Collected data entries>
* * * *

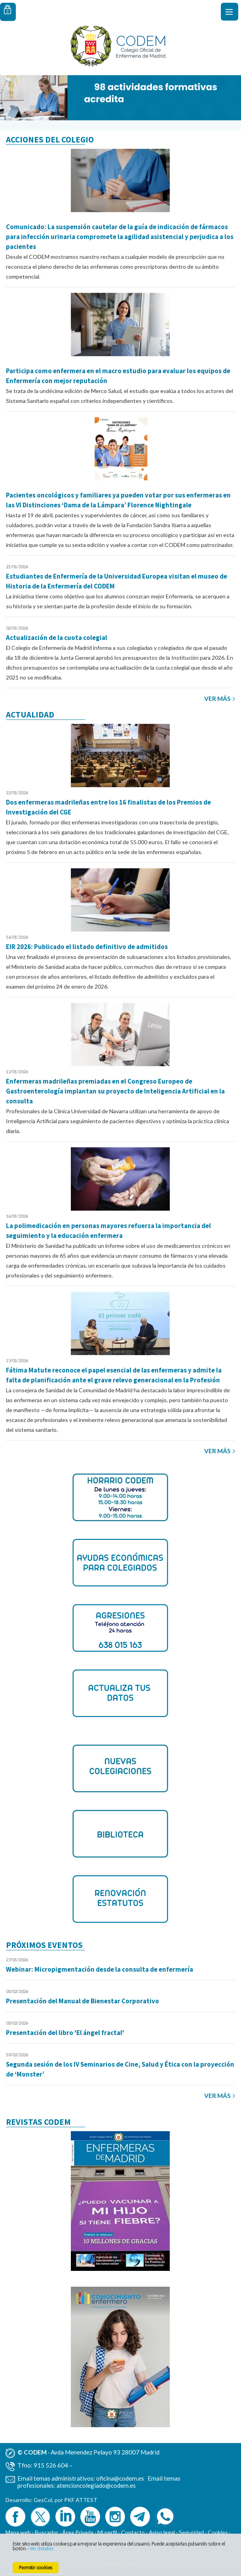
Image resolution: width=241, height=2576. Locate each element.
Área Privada (77, 2532)
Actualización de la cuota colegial (56, 637)
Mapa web (18, 2532)
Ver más (217, 698)
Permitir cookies (35, 2567)
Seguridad (191, 2532)
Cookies (218, 2532)
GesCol (43, 2499)
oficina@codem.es (120, 2478)
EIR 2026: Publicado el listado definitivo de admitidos (87, 946)
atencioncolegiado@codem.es (96, 2485)
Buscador (46, 2532)
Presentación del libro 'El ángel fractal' (65, 2032)
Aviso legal (162, 2532)
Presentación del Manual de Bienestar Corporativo (82, 2001)
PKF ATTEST (80, 2499)
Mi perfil (107, 2532)
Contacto (133, 2532)
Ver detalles (41, 2548)
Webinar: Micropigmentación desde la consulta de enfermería (99, 1969)
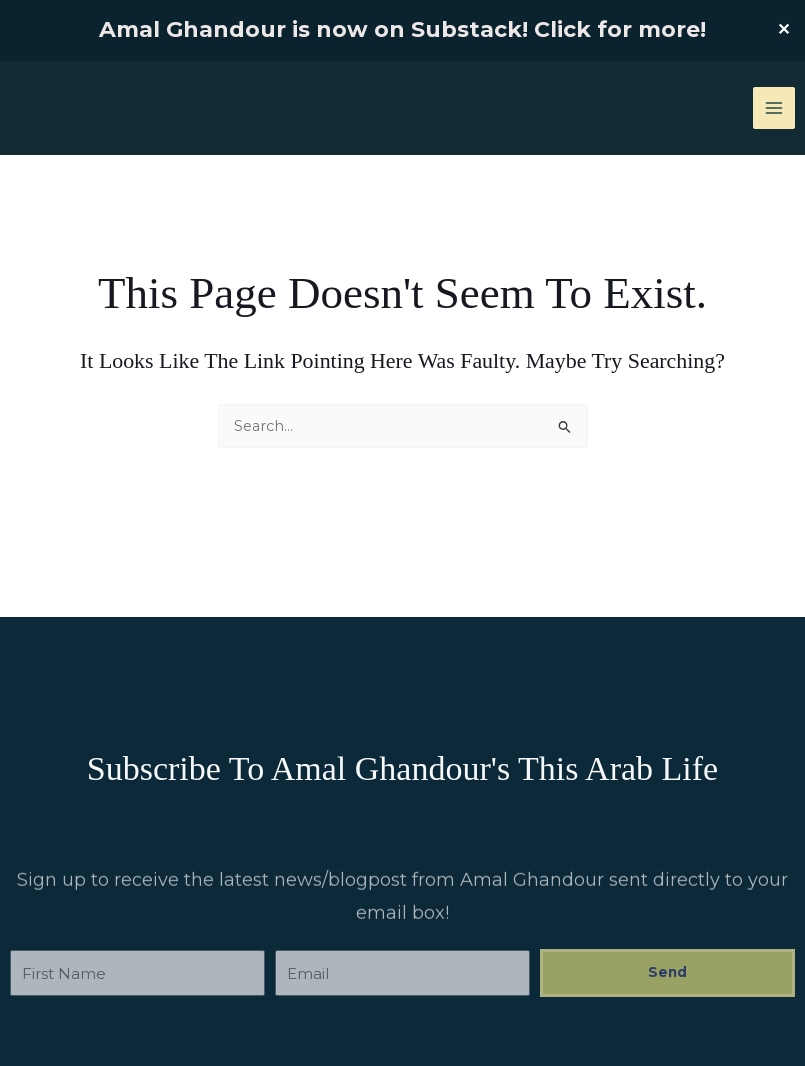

* * * *

TASK ITEM>
Please copy every line of the records above in which "codem" appears.

ANSWER TO THE PROBLEM>
oficina@codem.es (120, 2478)
atencioncolegiado@codem.es (96, 2485)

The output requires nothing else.